# Beard Maintenance...



## dharma bum (Jan 7, 2011)

so i have a beard. it takes a lot more up-keeping than other hair does. for instance, a few days of not washing it and i get face dandruff, raw face and lots of split ends. i hate shaving and have a philosophy(not really) that either you shave, or you don't. and i don't. i've brushed it, trimmed it and even conditioned it, but nothing ever seems to work for more than a week.

does anyone have any tips on keeping your beard not so nasty on the road? 

any feedback will help.
thanks,
db


----------



## Dial (Jan 7, 2011)

Using dandruff shampoo on it a couple of times a week would help a lot. And massage a bit of baby oil into your beard, so it gets down to the skin underneath your beard.


----------



## Mid (Jan 7, 2011)

I've heard of guys using a lighter to trim theirs and/or from growing back faster.


----------



## dharma bum (Jan 7, 2011)

baby oil? really?? i can see how that's good for your skin (and believe me, my face can get absolutely RAW under the beard that it itches sooooo much), but i can see it being good for hair also. 
thanks for the info.
as to those split ends (usually around my chin area), how can i avoid them without trimming? (it looks like i have lice on my face from a short distance... not now though; just everytime i try to really grow it out).

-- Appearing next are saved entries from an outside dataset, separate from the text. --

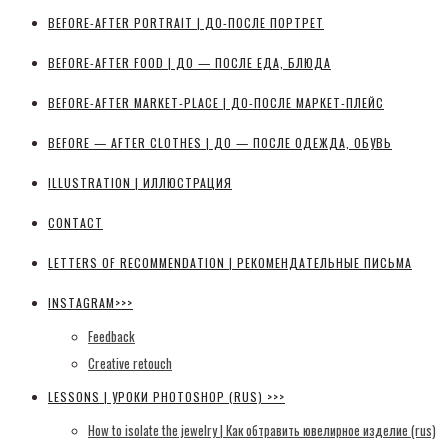
BEFORE-AFTER PORTRAIT | ДО-ПОСЛЕ ПОРТРЕТ
BEFORE-AFTER FOOD | ДО — ПОСЛЕ ЕДА, БЛЮДА
BEFORE-AFTER MARKET-PLACE | ДО-ПОСЛЕ МАРКЕТ-ПЛЕЙС
BEFORE — AFTER CLOTHES | ДО — ПОСЛЕ ОДЕЖДА, ОБУВЬ
ILLUSTRATION | ИЛЛЮСТРАЦИЯ
CONTACT
LETTERS OF RECOMMENDATION | РЕКОМЕНДАТЕЛЬНЫЕ ПИСЬМА
INSTAGRAM>>>
Feedback
Creative retouch
LESSONS | УРОКИ PHOTOSHOP (RUS) >>>
How to isolate the jewelry | Как обтравить ювелирное изделие (rus)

so... baby oil. thank you dial.

any other suggestions?


----------



## uncivilize (Jan 7, 2011)

When I grow my beard out I just let it grow. I don't wash it everyday, just comb it. I scrape the beard dandruff off as I see it. After a while of not babying your face/beard your face will toughen up and get used to it; it's an adaption process; gotta build up your road armor . I stopped using shampoo completely about 8 months ago, only rinse out really well, scrub my scalp and face thoroughly; the natural oils have balanced out, and I have less dandruff than ever before. Now I think dandruff shampoos actually make it worse, they'll clear it up for a few days and then come back with a vengeance. The only shampoo that worked incredibly for me was tar shampoo, though I never see it anywhere and I think it's pretty expensive. Good stuff though, kept the dandruff down for weeks at a time, and it's made from natural tar, smells like train tracks.


----------



## dharma bum (Jan 7, 2011)

tar shampoo??? tell me more.


----------



## theitchtohitch (Jan 8, 2011)

Do you have a general hair or skin condition, or is this just limited to your beard? Because I normally have the opposite problem, the hair on top of my head takes more maintenance than my beard. Maybe just try the conditioning once a week?


----------



## dharma bum (Jan 9, 2011)

nope.. no kind of conditions. my face just gets irritated when i don't really wash good for a while. usually, when i feel it coming on is when it's time to wash up. after that, it feels better for another week or so. 

but seriously... WHAT THE HELL IS TAR SHAMPOO?


----------